> **Assignment**
Every line of the data below that holds the string "Adding" needs to be reported.

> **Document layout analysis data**

———

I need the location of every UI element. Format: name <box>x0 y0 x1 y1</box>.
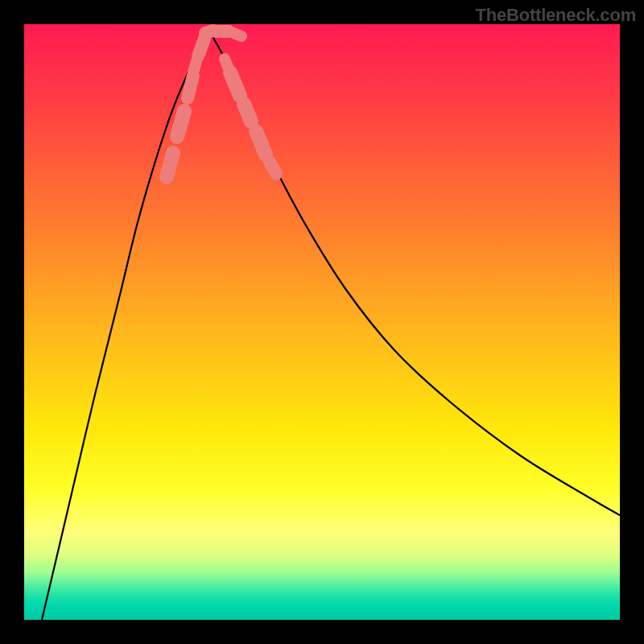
bottleneck-chart-svg <box>24 24 620 620</box>
sausage-marker-12 <box>270 162 276 174</box>
sausage-marker-11 <box>256 131 266 155</box>
sausage-marker-9 <box>230 72 240 96</box>
curve-right-branch <box>209 31 620 515</box>
curve-layer <box>42 31 620 620</box>
sausage-marker-7 <box>233 33 242 36</box>
sausage-marker-3 <box>193 61 196 72</box>
sausage-marker-1 <box>177 111 184 137</box>
sausage-marker-8 <box>225 59 228 67</box>
sausage-marker-10 <box>244 104 251 122</box>
sausage-marker-4 <box>198 39 204 56</box>
sausage-marker-2 <box>188 76 193 98</box>
sausage-marker-0 <box>167 153 173 177</box>
watermark-text: TheBottleneck.com <box>475 5 636 26</box>
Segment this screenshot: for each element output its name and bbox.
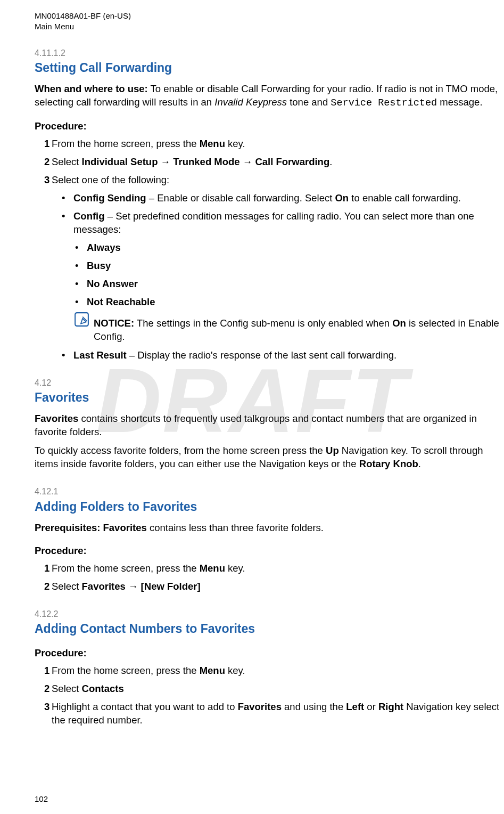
text: . <box>329 156 332 167</box>
paragraph: To quickly access favorite folders, from… <box>35 444 504 471</box>
text: Select <box>52 581 82 592</box>
step-text: Select Individual Setup → Trunked Mode →… <box>52 156 504 169</box>
text: From the home screen, press the <box>52 665 200 676</box>
step-text: From the home screen, press the Menu key… <box>52 562 504 575</box>
step-number: 1 <box>35 137 52 151</box>
header-doc-id: MN001488A01-BF (en-US) <box>35 11 504 21</box>
text: contains less than three favorite folder… <box>147 522 324 533</box>
step-number: 2 <box>35 682 52 696</box>
section-title: Setting Call Forwarding <box>35 60 504 76</box>
text: and using the <box>282 701 346 712</box>
step-row: 3 Select one of the following: <box>35 174 504 187</box>
step-number: 3 <box>35 701 52 714</box>
notice-label: NOTICE: <box>94 318 134 329</box>
step-number: 3 <box>35 174 52 187</box>
bullet-icon: • <box>59 349 73 362</box>
text-bold: Config <box>73 210 105 222</box>
text-bold: Favorites <box>35 413 78 424</box>
text-italic: Invalid Keypress <box>214 96 287 108</box>
step-number: 1 <box>35 562 52 575</box>
sub-bullet-row: • Always <box>73 241 504 255</box>
bullet-icon: • <box>73 278 87 291</box>
text-bold: Favorites <box>103 522 147 533</box>
bullet-icon: • <box>59 210 73 223</box>
procedure-label: Procedure: <box>35 647 504 660</box>
text: From the home screen, press the <box>52 563 200 574</box>
paragraph: Favorites contains shortcuts to frequent… <box>35 412 504 439</box>
procedure-label: Procedure: <box>35 120 504 133</box>
sub-bullet-text: Busy <box>87 259 504 273</box>
section-number: 4.11.1.2 <box>35 47 504 59</box>
text-bold: On <box>392 318 406 329</box>
step-row: 2 Select Favorites → [New Folder] <box>35 580 504 593</box>
text: key. <box>225 138 245 149</box>
section-title: Favorites <box>35 389 504 406</box>
text-bold: Right <box>378 701 403 712</box>
bullet-icon: • <box>73 259 87 273</box>
prerequisites: Prerequisites: Favorites contains less t… <box>35 522 504 535</box>
section-title: Adding Folders to Favorites <box>35 499 504 515</box>
text: Select <box>52 156 82 167</box>
step-text: From the home screen, press the Menu key… <box>52 664 504 678</box>
bullet-row: • Last Result – Display the radio's resp… <box>59 349 504 362</box>
bullet-row: • Config Sending – Enable or disable cal… <box>59 192 504 205</box>
section-title: Adding Contact Numbers to Favorites <box>35 621 504 637</box>
text-bold: Last Result <box>73 349 127 361</box>
text-bold: Rotary Knob <box>359 458 418 469</box>
when-where-paragraph: When and where to use: To enable or disa… <box>35 83 504 110</box>
bullet-text: Config Sending – Enable or disable call … <box>73 192 504 205</box>
step-text: Select Favorites → [New Folder] <box>52 580 504 593</box>
bullet-text: Last Result – Display the radio's respon… <box>73 349 504 362</box>
notice-block: NOTICE: The settings in the Config sub-m… <box>73 317 504 344</box>
text-bold: [New Folder] <box>141 581 201 592</box>
text: → <box>240 156 255 167</box>
notice-icon <box>73 311 90 328</box>
step-row: 1 From the home screen, press the Menu k… <box>35 664 504 678</box>
text-bold: Menu <box>200 563 225 574</box>
step-row: 2 Select Individual Setup → Trunked Mode… <box>35 156 504 169</box>
text: From the home screen, press the <box>52 138 200 149</box>
text-bold: Individual Setup <box>82 156 158 167</box>
step-text: From the home screen, press the Menu key… <box>52 137 504 151</box>
text: to enable call forwarding. <box>349 192 461 204</box>
section-number: 4.12.2 <box>35 608 504 620</box>
text: The settings in the Config sub-menu is o… <box>134 318 392 329</box>
bullet-text: Config – Set predefined condition messag… <box>73 210 504 237</box>
text: key. <box>225 665 245 676</box>
step-text: Select Contacts <box>52 682 504 696</box>
page-number: 102 <box>35 794 48 804</box>
text: – Display the radio's response of the la… <box>127 349 396 361</box>
step-row: 3 Highlight a contact that you want to a… <box>35 701 504 727</box>
bullet-icon: • <box>73 241 87 255</box>
text-bold: Trunked Mode <box>173 156 239 167</box>
text-bold: Favorites <box>82 581 126 592</box>
step-row: 1 From the home screen, press the Menu k… <box>35 137 504 151</box>
text: – Set predefined condition messages for … <box>73 210 474 235</box>
prereq-label: Prerequisites: <box>35 522 103 533</box>
text-bold: Contacts <box>82 683 124 694</box>
text-bold: Menu <box>200 138 225 149</box>
procedure-label: Procedure: <box>35 544 504 558</box>
text: → <box>158 156 173 167</box>
text: key. <box>225 563 245 574</box>
text: → <box>126 581 141 592</box>
text: To quickly access favorite folders, from… <box>35 445 326 456</box>
text-bold: Config Sending <box>73 192 146 204</box>
bullet-icon: • <box>73 296 87 309</box>
step-text: Select one of the following: <box>52 174 504 187</box>
notice-text: NOTICE: The settings in the Config sub-m… <box>94 317 501 344</box>
sub-bullet-row: • Busy <box>73 259 504 273</box>
step-text: Highlight a contact that you want to add… <box>52 701 504 727</box>
bullet-icon: • <box>59 192 73 205</box>
step-number: 2 <box>35 156 52 169</box>
text: contains shortcuts to frequently used ta… <box>35 413 477 437</box>
text-bold: Favorites <box>238 701 282 712</box>
text: Highlight a contact that you want to add… <box>52 701 238 712</box>
sub-bullet-text: No Answer <box>87 278 504 291</box>
text: . <box>418 458 421 469</box>
sub-bullet-row: • No Answer <box>73 278 504 291</box>
text-bold: Menu <box>200 665 225 676</box>
section-number: 4.12.1 <box>35 486 504 498</box>
step-row: 2 Select Contacts <box>35 682 504 696</box>
step-row: 1 From the home screen, press the Menu k… <box>35 562 504 575</box>
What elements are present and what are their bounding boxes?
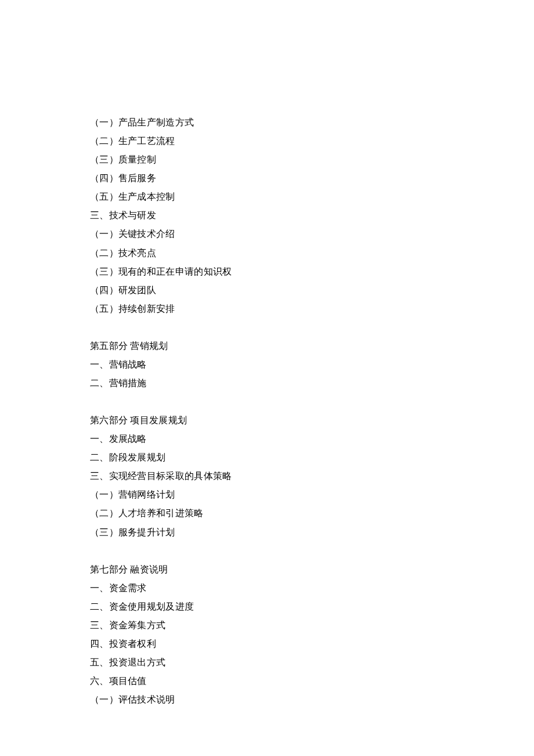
toc-section-heading: 第七部分 融资说明 <box>90 560 444 579</box>
toc-line: （一）营销网络计划 <box>90 485 444 504</box>
toc-line: 一、营销战略 <box>90 355 444 374</box>
toc-line: 三、技术与研发 <box>90 206 444 225</box>
toc-line: 一、资金需求 <box>90 579 444 597</box>
toc-line: （四）研发团队 <box>90 281 444 300</box>
toc-line: （一）评估技术说明 <box>90 690 444 709</box>
section-spacer <box>90 542 444 560</box>
toc-line: 四、投资者权利 <box>90 635 444 653</box>
toc-line: 二、资金使用规划及进度 <box>90 597 444 616</box>
toc-line: （三）服务提升计划 <box>90 523 444 542</box>
toc-line: 二、阶段发展规划 <box>90 448 444 467</box>
toc-section-heading: 第五部分 营销规划 <box>90 337 444 355</box>
toc-line: （四）售后服务 <box>90 169 444 188</box>
toc-line: 五、投资退出方式 <box>90 653 444 672</box>
toc-line: （一）关键技术介绍 <box>90 225 444 243</box>
toc-line: （一）产品生产制造方式 <box>90 113 444 132</box>
toc-line: 二、营销措施 <box>90 374 444 393</box>
toc-line: （五）生产成本控制 <box>90 188 444 206</box>
toc-line: （五）持续创新安排 <box>90 300 444 318</box>
section-spacer <box>90 318 444 337</box>
toc-line: 六、项目估值 <box>90 672 444 690</box>
toc-line: （二）生产工艺流程 <box>90 132 444 150</box>
toc-section-heading: 第六部分 项目发展规划 <box>90 411 444 430</box>
toc-line: （三）现有的和正在申请的知识权 <box>90 262 444 281</box>
toc-line: 三、实现经营目标采取的具体策略 <box>90 467 444 485</box>
toc-line: （二）人才培养和引进策略 <box>90 504 444 523</box>
toc-line: （三）质量控制 <box>90 150 444 169</box>
document-content: （一）产品生产制造方式 （二）生产工艺流程 （三）质量控制 （四）售后服务 （五… <box>90 113 444 709</box>
toc-line: （二）技术亮点 <box>90 244 444 262</box>
section-spacer <box>90 393 444 411</box>
toc-line: 一、发展战略 <box>90 430 444 448</box>
toc-line: 三、资金筹集方式 <box>90 616 444 635</box>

———

> **Exercise response**
section-title: Adding Folders to Favorites <box>35 499 504 515</box>
section-title: Adding Contact Numbers to Favorites <box>35 621 504 637</box>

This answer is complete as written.